Na prática, as tradings poderão aderir à Moratória e deixar de adquirir determinados lotes de soja. Mato Grosso e Rondônia, por outro lado, poderão retirar os benefícios públicos concedidos a essas empresas.

A aplicação das leis estaduais deverá respeitar as regras tributárias de anterioridade. Também não poderá desconsiderar a proteção concedida a incentivos fiscais com prazo determinado e vinculados a condições já cumpridas pelas empresas beneficiárias.

O resultado não provoca a retomada automática da Moratória. As principais tradings haviam anunciado a saída do acordo diante da entrada em vigor das restrições estaduais. Cada empresa terá agora de decidir se volta a participar do pacto, considerando a possibilidade de perder benefícios fiscais.

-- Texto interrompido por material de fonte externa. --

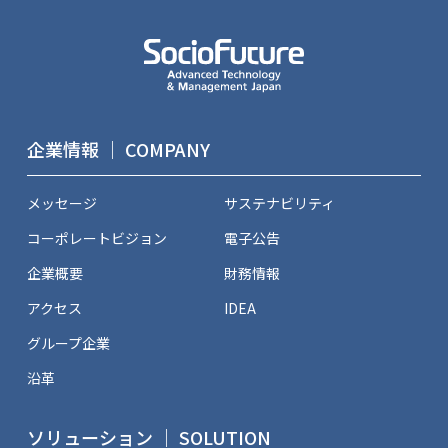
企業情報 ｜ COMPANY
メッセージ
サステナビリティ
コーポレートビジョン
電子公告
企業概要
財務情報
アクセス
IDEA
グループ企業
沿革
ソリューション ｜ SOLUTION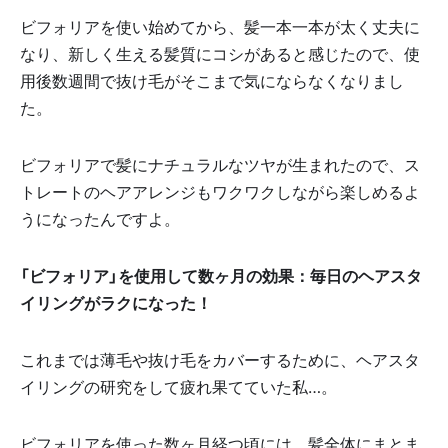
ビフォリアを使い始めてから、髪一本一本が太く丈夫に
なり、新しく生える髪質にコシがあると感じたので、使
用後数週間で抜け毛がそこまで気にならなくなりまし
た。
ビフォリアで髪にナチュラルなツヤが生まれたので、ス
トレートのヘアアレンジもワクワクしながら楽しめるよ
うになったんですよ。
「ビフォリア」を使用して数ヶ月の効果：毎日のヘアスタ
イリングがラクになった！
これまでは薄毛や抜け毛をカバーするために、ヘアスタ
イリングの研究をして疲れ果てていた私…。
ビフォリアを使った数ヶ月経つ頃には、髪全体にまとま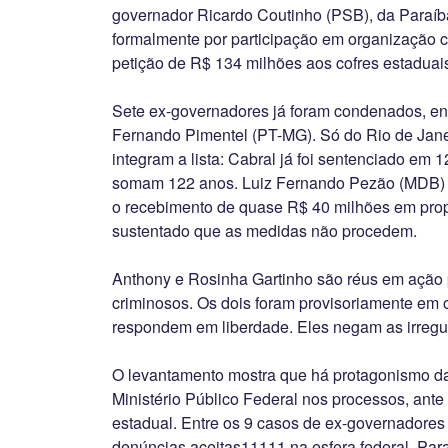
governador Ricardo Coutinho (PSB), da Paraíb
formalmente por participação em organização c
petição de R$ 134 milhões aos cofres estaduais
Sete ex-governadores já foram condenados, ent
Fernando Pimentel (PT-MG). Só do Rio de Jane
integram a lista: Cabral já foi sentenciado em 
somam 122 anos. Luiz Fernando Pezão (MDB) 
o recebimento de quase R$ 40 milhões em pro
sustentado que as medidas não procedem.
Anthony e Rosinha Gartinho são réus em ação 
criminosos. Os dois foram provisoriamente em
respondem em liberdade. Eles negam as irregu
O levantamento mostra que há protagonismo da
Ministério Público Federal nos processos, ante
estadual. Entre os 9 casos de ex-governadores
denúncias aceitas11111 na esfera federal. Para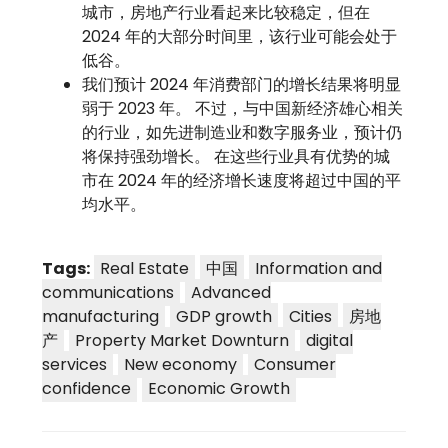
城市，房地产行业看起来比较稳定，但在
2024 年的大部分时间里，该行业可能会处于
低谷。
我们预计 2024 年消费部门的增长结果将明显
弱于 2023 年。 不过，与中国新经济雄心相关
的行业，如先进制造业和数字服务业，预计仍
将保持强劲增长。 在这些行业具有优势的城
市在 2024 年的经济增长速度将超过中国的平
均水平。
Tags:
Real Estate
中国
Information and
communications
Advanced
manufacturing
GDP growth
Cities
房地
产
Property Market Downturn
digital
services
New economy
Consumer
confidence
Economic Growth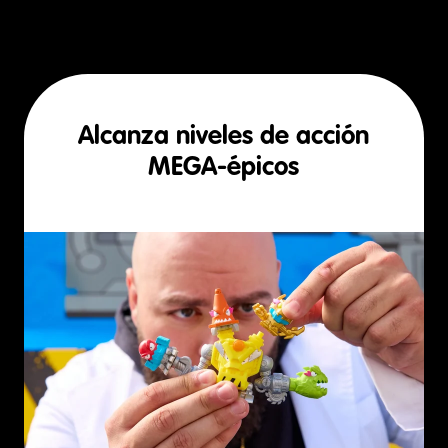
Alcanza niveles de acción
MEGA-épicos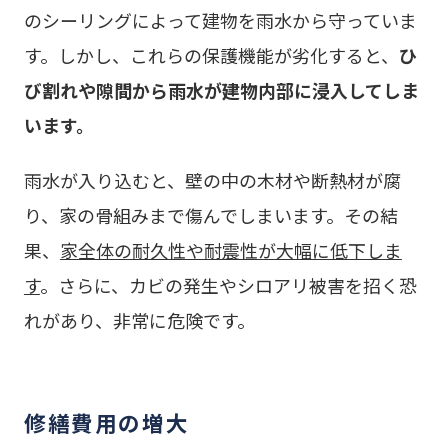
のシーリングによって建物を雨水から守っていま
す。しかし、これらの保護機能が劣化すると、
ひ
び割れや隙間から雨水が建物内部に浸入してしま
います。
雨水が入り込むと、壁の中の木材や断熱材が腐
り、家の骨組みまで傷んでしまいます。その結
果、
家全体の耐久性や耐震性が大幅に低下しま
す
。さらに、カビの発生やシロアリ被害を招く恐
れがあり、非常に危険です。
修繕費用の増大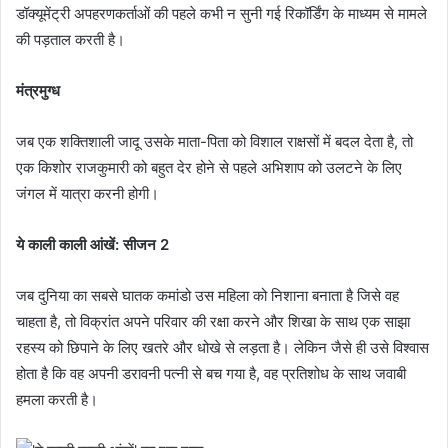
डॉक्यूमेंट्री अपहरणकर्ताओं की पहले कभी न सुनी गई रिकॉर्डिंग के माध्यम से मामले
की पड़ताल करती है।
मंत्रमुग्ध
जब एक शक्तिशाली जादू उसके माता-पिता को विशाल राक्षसों में बदल देता है, तो
एक किशोर राजकुमारी को बहुत देर होने से पहले अभिशाप को उलटने के लिए
जंगल में यात्रा करनी होगी।
ये काली काली आंखें: सीजन 2
जब दुनिया का सबसे घातक कमांडो उस महिला को निशाना बनाता है जिसे वह
चाहता है, तो विक्रांत अपने परिवार की रक्षा करने और शिखा के साथ एक साझा
रहस्य को छिपाने के लिए खतरे और धोखे से लड़ता है। लेकिन जैसे ही उसे विश्वास
होता है कि वह अपनी डरावनी पत्नी से बच गया है, वह प्रतिशोध के साथ जवाबी
हमला करती है।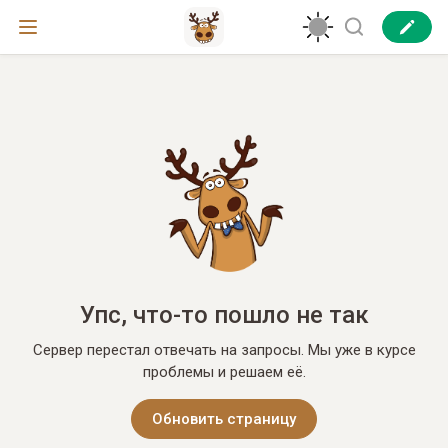
Упс, что-то пошло не так
Сервер перестал отвечать на запросы. Мы уже в курсе
проблемы и решаем её.
Обновить страницу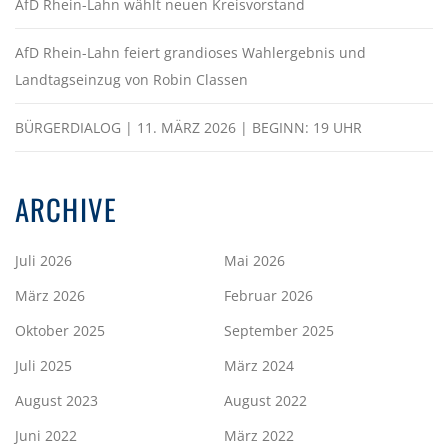
AfD Rhein-Lahn wählt neuen Kreisvorstand
AfD Rhein-Lahn feiert grandioses Wahlergebnis und
Landtagseinzug von Robin Classen
BÜRGERDIALOG | 11. MÄRZ 2026 | BEGINN: 19 UHR
ARCHIVE
Juli 2026
Mai 2026
März 2026
Februar 2026
Oktober 2025
September 2025
Juli 2025
März 2024
August 2023
August 2022
Juni 2022
März 2022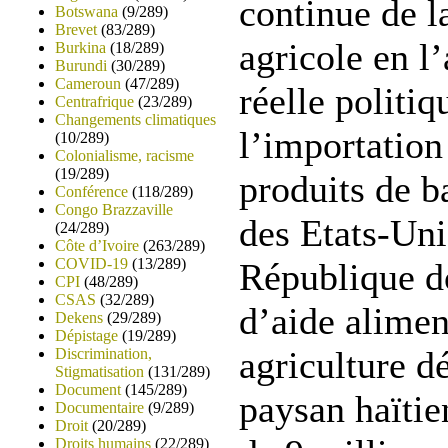
continue de l
Botswana
(9/289)
Brevet
(83/289)
agricole en l
Burkina
(18/289)
Burundi
(30/289)
Cameroun
(47/289)
réelle politiq
Centrafrique
(23/289)
Changements climatiques
l’importation
(10/289)
Colonialisme, racisme
(19/289)
produits de b
Conférence
(118/289)
Congo Brazzaville
des Etats-Uni
(24/289)
Côte d’Ivoire
(263/289)
COVID-19
(13/289)
République do
CPI
(48/289)
CSAS
(32/289)
d’aide alimen
Dekens
(29/289)
Dépistage
(19/289)
agriculture d
Discrimination,
Stigmatisation
(131/289)
Document
(145/289)
paysan haïtie
Documentaire
(9/289)
Droit
(20/289)
Droits humains
(22/289)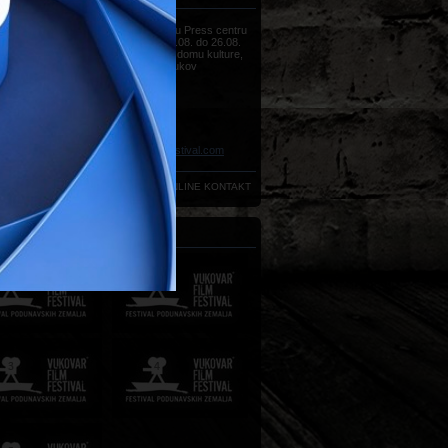
Sve informacije možete dobiti u Press centru
Vukovar Film Festivala, od 22.08. do 26.08.
(od 09h do 18h) u Hrvatskom domu kulture,
Strossmayerova 20, 32000 Vukov
Telefon:
+385 (0)32 450 022
Telefon:
+385 (0)32 450 020
Telefon:
+385 (0)32 450 033
Telefon:
+385 (0)32 450 034
Faks:
+385 (0)32 440 035
E-mail:
press@vukovarfilmfestival.com
ONLINE KONTAKT
NJI FESTIVALI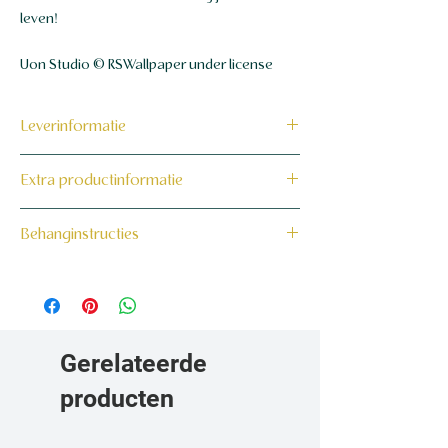
leven!
Uon Studio © RSWallpaper under license
Leverinformatie
Dit product wordt binnen 7 tot 10
Extra productinformatie
werkdagen op maat voor jou gemaakt en
verzonden.
160 grams non-woven behang
Behanginstructies
Bekijk hier onze behanginstructies.
Gerelateerde
producten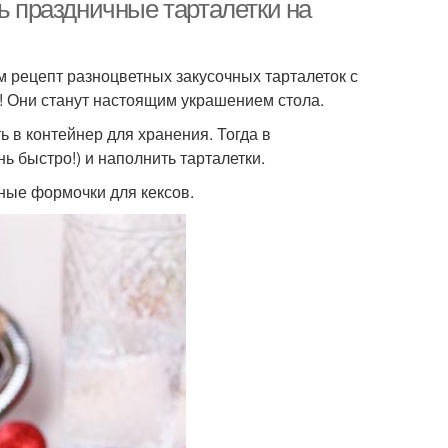
ть праздничные тарталетки на
 рецепт разноцветных закусочных тарталеток с
! Они станут настоящим украшением стола.
ь в контейнер для хранения. Тогда в
ь быстро!) и наполнить тарталетки.
ные формочки для кексов.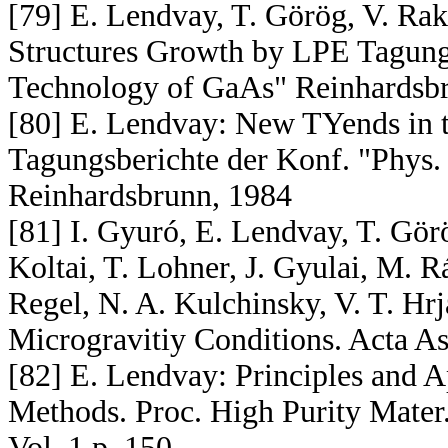
[79] E. Lendvay, T. Görög, V. Ra
Structures Growth by LPE Tagungs
Technology of GaAs" Reinhardsbr
[80] E. Lendvay: New TYends in t
Tagungsberichte der Konf. "Phys
Reinhardsbrunn, 1984
[81] I. Gyuró, E. Lendvay, T. Gör
Koltai, T. Lohner, J. Gyulai, M. Rá
Regel, N. A. Kulchinsky, V. T. H
Microgravitiy Conditions. Acta As
[82] E. Lendvay: Principles and
Methods. Proc. High Purity Mater.
Vol. 1 p. 150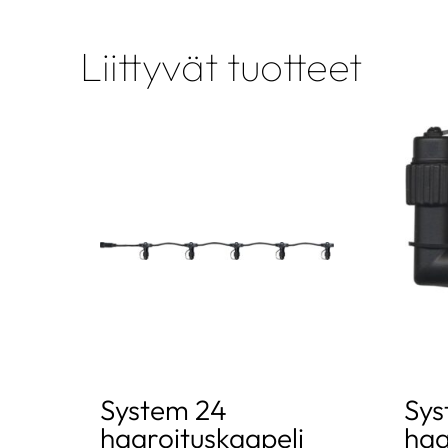
Liittyvät tuotteet
System 24
Sys
haaroituskaapeli
haa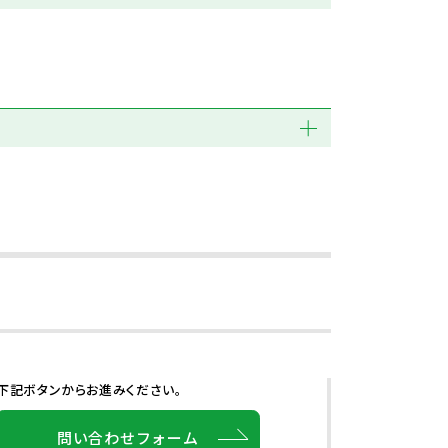
下記ボタンからお進みください。
問い合わせフォーム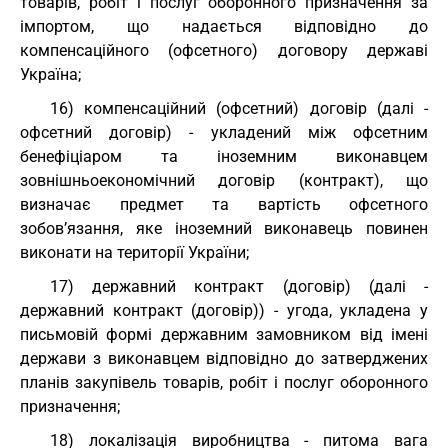
товарів, робіт і послуг оборонного призначення за
імпортом, що надається відповідно до
компенсаційного (офсетного) договору державі
Україна;
16) компенсаційний (офсетний) договір (далі -
офсетний договір) - укладений між офсетним
бенефіціаром та іноземним виконавцем
зовнішньоекономічний договір (контракт), що
визначає предмет та вартість офсетного
зобов’язання, яке іноземний виконавець повинен
виконати на території України;
17) державний контракт (договір) (далі -
державний контракт (договір)) - угода, укладена у
письмовій формі державним замовником від імені
держави з виконавцем відповідно до затверджених
планів закупівель товарів, робіт і послуг оборонного
призначення;
18) локалізація виробництва - питома вага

A parte mais controversa da decisão foi o encerramento dos processos relacionados à Moratória. Por seis votos a três, o STF determinou a extinção de ações indenizatórias e de procedimentos administrativos baseados na suposta ilegalidade ou inconstitucionalidade do acordo.

A determinação alcança investigações em andamento no Conselho Administrativo de Defesa Econômica (Cade). O órgão apurava se a adoção conjunta das mesmas restrições pelas grandes compradoras de soja poderia configurar uma prática coordenada capaz de limitar a concorrência.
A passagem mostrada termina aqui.